Another moral dilemma. Emem has managed to convince enough of the Anarchs to follow her on a suicide mission. The thing is, you get the choice, right at the end, to bail and just go it alone. The Anarchs are not aware you are leading them to their deaths, and after spending a couple of hours talking and interacting with them, it becomes much harder to pull the trigger.

Killing humans is one thing, but condemning tens of vampires to their Final Death just so you have an easier time infiltrating the S.A.D Base sounds like a rough deal. Unfortunately, the game doesn’t take this choice too seriously, as following the plan changes nothing about the story. The decision itself, however, was a hard one to make regardless of the outcome.

2 Stay With Halsey

This is the first of many emotional gut-punches Swansong throws your way. Leysha has just learned that her daughter, Halsey, is not real. She is but a mental projection Leysha uses to channel her clairvoyance. You have two options – purge her from your mind by taking some medication Richard has given you, or accept your psychosis, and continue to live with Halsey in your mind.

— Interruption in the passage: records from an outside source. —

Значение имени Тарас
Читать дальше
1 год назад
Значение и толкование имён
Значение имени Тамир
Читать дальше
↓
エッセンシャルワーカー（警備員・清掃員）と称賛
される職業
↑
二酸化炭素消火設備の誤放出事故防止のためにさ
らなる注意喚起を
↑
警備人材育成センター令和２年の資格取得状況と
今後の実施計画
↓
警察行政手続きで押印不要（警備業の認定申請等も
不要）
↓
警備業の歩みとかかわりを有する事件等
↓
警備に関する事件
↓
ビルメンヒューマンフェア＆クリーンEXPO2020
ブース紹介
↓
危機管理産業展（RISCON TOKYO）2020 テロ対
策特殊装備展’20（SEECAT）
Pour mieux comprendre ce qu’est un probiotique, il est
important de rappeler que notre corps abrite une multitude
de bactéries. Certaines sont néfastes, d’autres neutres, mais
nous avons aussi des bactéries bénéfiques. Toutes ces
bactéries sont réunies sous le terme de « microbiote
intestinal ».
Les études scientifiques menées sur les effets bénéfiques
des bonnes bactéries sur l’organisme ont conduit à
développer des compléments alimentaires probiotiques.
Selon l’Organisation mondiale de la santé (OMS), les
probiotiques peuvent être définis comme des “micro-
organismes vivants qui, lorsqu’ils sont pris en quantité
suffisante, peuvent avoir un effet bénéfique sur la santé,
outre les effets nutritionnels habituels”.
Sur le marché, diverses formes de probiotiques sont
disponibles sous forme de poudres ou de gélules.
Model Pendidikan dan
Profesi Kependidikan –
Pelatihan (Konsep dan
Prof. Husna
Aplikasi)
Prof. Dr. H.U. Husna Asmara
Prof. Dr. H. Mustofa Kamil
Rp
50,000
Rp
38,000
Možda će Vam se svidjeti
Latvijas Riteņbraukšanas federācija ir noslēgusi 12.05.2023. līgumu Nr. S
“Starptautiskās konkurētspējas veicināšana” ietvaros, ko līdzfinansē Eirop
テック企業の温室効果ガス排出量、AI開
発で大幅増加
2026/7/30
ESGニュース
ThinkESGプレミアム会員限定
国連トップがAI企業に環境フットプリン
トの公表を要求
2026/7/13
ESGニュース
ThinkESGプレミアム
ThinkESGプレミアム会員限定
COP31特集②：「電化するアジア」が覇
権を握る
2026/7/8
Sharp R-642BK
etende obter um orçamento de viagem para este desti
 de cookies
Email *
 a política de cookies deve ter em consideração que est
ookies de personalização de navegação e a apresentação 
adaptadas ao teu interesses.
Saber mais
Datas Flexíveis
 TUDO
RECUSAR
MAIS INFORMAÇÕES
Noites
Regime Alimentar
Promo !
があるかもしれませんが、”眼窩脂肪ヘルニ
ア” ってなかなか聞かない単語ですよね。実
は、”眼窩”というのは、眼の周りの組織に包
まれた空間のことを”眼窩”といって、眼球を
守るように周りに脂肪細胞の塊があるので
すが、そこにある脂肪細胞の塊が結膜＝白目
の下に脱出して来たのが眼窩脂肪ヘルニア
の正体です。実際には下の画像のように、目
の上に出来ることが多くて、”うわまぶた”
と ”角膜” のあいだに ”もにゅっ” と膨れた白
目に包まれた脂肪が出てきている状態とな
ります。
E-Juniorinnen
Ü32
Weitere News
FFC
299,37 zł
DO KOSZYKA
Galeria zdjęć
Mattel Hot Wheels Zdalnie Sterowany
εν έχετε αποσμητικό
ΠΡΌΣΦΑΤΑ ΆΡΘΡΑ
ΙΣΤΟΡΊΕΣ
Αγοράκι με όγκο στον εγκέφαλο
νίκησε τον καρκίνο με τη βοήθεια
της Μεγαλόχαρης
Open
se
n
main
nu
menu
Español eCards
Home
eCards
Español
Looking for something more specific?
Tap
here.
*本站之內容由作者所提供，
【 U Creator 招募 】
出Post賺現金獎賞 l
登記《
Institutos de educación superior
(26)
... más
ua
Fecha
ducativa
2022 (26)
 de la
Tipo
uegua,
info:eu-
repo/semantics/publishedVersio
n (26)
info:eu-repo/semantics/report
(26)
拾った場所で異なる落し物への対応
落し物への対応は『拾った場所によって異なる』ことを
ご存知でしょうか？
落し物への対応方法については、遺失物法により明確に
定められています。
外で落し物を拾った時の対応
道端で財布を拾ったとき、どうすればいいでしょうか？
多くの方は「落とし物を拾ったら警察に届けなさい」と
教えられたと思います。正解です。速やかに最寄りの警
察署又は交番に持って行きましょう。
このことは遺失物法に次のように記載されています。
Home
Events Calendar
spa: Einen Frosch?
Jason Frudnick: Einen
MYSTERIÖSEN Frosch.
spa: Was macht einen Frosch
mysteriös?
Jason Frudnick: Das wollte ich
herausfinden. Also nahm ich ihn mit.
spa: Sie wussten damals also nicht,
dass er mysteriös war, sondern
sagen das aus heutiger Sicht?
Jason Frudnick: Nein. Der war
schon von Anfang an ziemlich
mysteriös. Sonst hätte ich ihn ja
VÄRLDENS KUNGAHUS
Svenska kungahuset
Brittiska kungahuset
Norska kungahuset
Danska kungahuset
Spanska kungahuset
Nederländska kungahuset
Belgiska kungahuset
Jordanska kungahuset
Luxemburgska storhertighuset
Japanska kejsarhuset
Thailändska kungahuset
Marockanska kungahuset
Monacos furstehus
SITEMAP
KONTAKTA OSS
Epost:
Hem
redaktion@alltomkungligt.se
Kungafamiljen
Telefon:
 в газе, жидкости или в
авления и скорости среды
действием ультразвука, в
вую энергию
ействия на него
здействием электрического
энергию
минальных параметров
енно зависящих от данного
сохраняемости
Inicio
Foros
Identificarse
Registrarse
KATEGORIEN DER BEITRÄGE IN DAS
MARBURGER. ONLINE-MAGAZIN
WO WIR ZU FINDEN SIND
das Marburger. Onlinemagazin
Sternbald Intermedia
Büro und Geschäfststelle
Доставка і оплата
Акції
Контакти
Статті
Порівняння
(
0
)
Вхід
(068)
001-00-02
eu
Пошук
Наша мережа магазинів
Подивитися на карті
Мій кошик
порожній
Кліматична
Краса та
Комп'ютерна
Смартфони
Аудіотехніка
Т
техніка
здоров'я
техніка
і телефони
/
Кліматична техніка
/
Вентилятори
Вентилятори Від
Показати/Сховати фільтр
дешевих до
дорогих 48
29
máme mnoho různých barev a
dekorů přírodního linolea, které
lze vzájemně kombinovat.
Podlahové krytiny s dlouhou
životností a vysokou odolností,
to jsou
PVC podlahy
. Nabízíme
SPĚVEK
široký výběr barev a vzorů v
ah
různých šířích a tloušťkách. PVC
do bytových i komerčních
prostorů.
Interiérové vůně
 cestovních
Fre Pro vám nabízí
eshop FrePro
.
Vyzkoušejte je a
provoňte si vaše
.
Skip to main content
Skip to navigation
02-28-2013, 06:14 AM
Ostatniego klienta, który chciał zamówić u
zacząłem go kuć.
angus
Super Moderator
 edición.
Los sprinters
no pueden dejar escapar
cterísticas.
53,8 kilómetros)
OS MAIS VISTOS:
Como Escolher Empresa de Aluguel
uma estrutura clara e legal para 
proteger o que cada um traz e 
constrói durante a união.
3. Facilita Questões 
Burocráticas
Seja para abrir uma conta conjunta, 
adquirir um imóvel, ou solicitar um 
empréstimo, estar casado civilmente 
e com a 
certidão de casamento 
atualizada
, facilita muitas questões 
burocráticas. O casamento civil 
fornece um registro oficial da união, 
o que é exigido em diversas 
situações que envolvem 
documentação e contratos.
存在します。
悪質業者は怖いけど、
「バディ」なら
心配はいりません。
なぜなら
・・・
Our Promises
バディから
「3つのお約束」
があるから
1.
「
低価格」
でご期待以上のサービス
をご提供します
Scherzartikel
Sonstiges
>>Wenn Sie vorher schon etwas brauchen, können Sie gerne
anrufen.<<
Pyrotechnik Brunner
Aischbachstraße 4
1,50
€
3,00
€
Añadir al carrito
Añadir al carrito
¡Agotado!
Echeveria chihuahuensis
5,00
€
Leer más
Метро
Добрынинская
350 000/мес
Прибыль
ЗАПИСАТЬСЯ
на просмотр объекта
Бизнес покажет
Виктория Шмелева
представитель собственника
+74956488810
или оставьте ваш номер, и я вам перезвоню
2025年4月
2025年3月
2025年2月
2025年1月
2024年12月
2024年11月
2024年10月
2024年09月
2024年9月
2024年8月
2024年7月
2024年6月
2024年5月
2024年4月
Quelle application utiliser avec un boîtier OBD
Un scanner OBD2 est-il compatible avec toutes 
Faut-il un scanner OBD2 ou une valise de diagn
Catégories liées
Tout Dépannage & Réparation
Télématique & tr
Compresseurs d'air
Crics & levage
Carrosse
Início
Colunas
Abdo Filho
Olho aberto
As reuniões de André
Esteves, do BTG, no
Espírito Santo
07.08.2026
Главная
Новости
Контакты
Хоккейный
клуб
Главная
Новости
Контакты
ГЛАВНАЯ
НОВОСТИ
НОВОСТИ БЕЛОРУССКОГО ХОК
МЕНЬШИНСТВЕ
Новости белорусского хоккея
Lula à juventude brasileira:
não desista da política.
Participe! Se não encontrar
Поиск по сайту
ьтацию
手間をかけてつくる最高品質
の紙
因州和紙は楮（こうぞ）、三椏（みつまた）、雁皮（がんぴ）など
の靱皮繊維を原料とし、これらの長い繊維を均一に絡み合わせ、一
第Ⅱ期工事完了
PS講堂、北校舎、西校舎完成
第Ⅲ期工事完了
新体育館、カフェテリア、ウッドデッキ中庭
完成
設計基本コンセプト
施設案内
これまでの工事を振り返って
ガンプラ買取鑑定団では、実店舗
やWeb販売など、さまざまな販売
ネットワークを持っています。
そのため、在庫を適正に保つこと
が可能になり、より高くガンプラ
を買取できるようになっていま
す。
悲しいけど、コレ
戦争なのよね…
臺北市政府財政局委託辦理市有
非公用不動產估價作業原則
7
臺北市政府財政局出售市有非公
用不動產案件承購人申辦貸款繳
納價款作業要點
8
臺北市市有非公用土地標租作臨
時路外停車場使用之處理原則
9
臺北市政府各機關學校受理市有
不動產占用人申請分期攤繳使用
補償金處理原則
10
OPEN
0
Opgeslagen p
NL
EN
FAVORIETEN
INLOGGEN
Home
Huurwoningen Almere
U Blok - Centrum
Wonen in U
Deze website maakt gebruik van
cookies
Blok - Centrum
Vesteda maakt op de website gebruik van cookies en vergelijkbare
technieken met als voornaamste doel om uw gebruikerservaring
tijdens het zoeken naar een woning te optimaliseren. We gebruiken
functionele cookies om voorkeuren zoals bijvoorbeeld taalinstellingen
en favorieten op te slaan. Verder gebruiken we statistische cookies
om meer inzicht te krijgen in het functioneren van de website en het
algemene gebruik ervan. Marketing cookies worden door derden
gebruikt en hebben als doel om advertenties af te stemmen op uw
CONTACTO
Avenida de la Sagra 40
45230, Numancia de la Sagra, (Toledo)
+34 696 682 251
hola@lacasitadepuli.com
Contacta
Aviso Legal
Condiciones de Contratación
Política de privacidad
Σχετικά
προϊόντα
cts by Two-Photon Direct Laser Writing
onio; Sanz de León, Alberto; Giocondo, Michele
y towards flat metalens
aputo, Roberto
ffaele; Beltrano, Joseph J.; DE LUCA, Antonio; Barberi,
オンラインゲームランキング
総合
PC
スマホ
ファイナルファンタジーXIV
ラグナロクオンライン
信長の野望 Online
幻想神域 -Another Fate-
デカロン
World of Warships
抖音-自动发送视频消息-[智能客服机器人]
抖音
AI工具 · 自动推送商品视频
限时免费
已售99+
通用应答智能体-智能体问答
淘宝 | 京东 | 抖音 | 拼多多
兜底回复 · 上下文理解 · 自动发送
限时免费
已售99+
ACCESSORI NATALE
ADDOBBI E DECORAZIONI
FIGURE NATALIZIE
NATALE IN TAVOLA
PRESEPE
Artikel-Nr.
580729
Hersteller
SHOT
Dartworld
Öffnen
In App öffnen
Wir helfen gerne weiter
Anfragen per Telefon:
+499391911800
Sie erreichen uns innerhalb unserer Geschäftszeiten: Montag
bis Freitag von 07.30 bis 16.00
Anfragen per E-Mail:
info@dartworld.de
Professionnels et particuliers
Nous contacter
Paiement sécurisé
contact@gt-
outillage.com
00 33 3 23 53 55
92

This is a heartbreaking decision as the entire game has had Leysha and Halsey working together as a tag-team duo. There is a lot of pain, emotion, and weight behind this, and many of Leysha’s decisions. What you do here causes some minor ripples in the overall story, but it is the first real choice that bends your perception of who Leysha actually is.

1 Galeb And Stanford

Stanford is one heck of a villain. He is imposing, powerful, and seemingly unstoppable. This is apparent when he permanently scars Leysha, and then reinforced when he tortures Galeb in a genuinely disturbing scene. Here lies the conundrum so to speak.

Unlike most major encounters in Swansong, every encounter Galeb has with Stanford requires stats to overcome. This makes it mechanically more difficult. In terms of narrative weight, however, being too weak to stand up to Stanford is devastating. Information on vampires, their hideouts, and their powers can all be revealed if Galeb fails – and that’s just the start of it.

Galeb is in the upper echelons of characters in Swansong, and his continued struggle with Stanford highlights that perfectly.